Introduction

Short wavelength infrared (SWIR) focal plane arrays (FPAs) have proven to be productive tools for infrared astronomy in both ground and space observatories. A significant metric in the utility of SWIR sensors, for both science throughput and scope, is the signal-to-noise ratio (SNR) of the captured images. The higher the sensitivity and the lower the noise, the fainter the objects that can be seen, with the least amount of exposure time.

The signal is generally limited by the telescope aperture and optics, and by the quantum efficiency (QE) of the detectors, where typical HgCdTe-based detectors achieve QE values greater than 90%, approaching physical limits without gain. As large-format SWIR avalanche photodiode arrays are currently unavailable with large gain and low noise factor, improving SNR by QE improvement has plateaued.
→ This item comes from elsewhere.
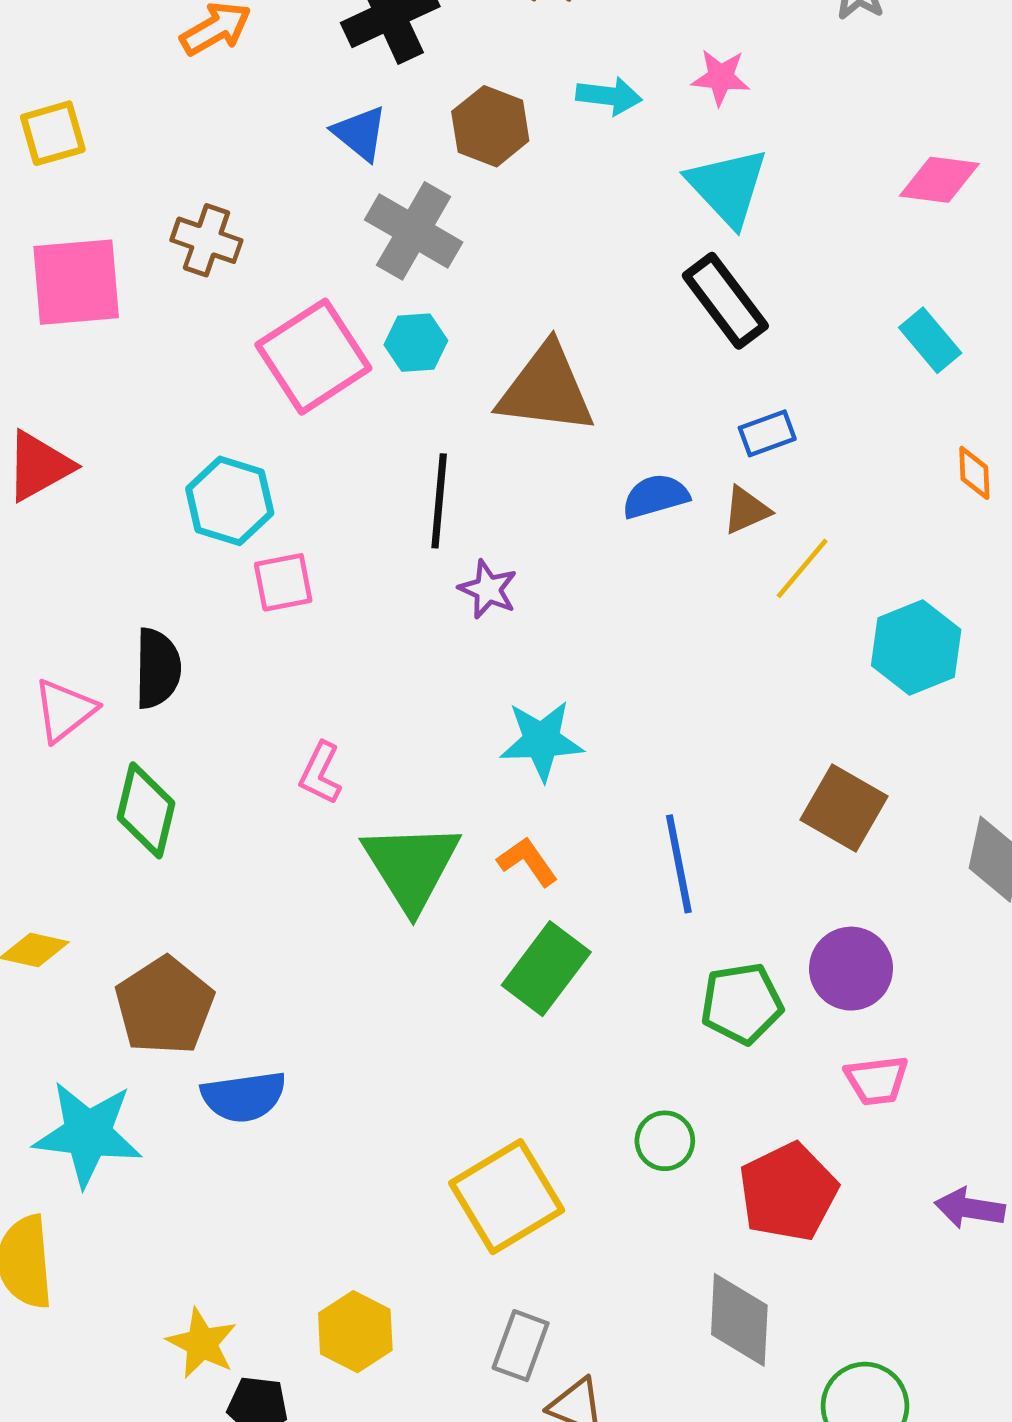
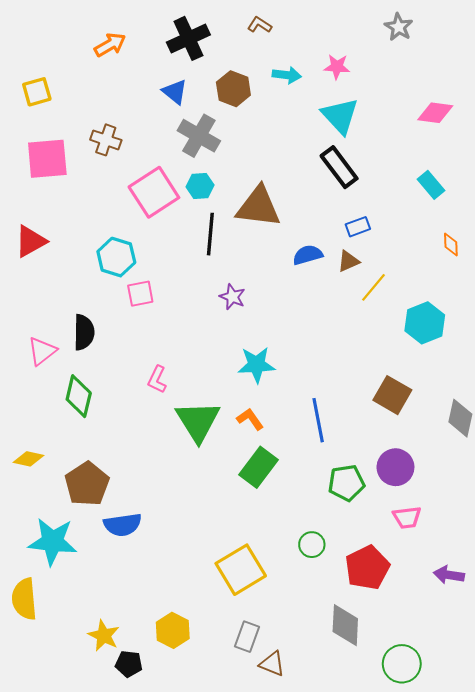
black line: (439, 501) -> (210, 234), moved

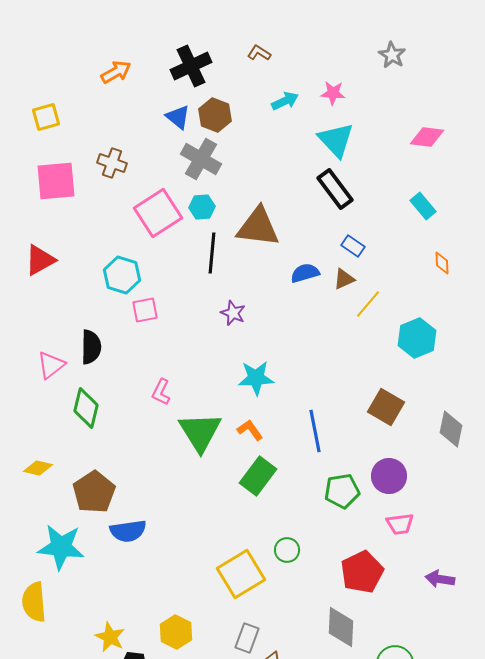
cyan arrow: (287, 75) -> (285, 101), turned -32
brown hexagon: (233, 89) -> (215, 115), moved
blue rectangle: (358, 227) -> (353, 246), turned 55
green circle: (312, 545) -> (287, 550), moved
The other means of improving SNR is by reduction of image noise. For brighter objects, the noise is typically limited by signal shot noise, equal to the square root of the number of integrated charges (in units of electrons), and SNR is usually adequate. For very faint signals, however, which are generally of highest interest, noise is more often limited by detector dark current noise or FPA read noise. Dark current may be mitigated through cryogenic cooling, leaving read noise as the limiting performance driver. While multi-sampling schemes such as sample up the ramp (SUTR) or Fowler sampling1,2 can improve noise through statistical averaging, some sources of excess noise in the detector, such as 1/f noise, can limit the sampling noise reduction.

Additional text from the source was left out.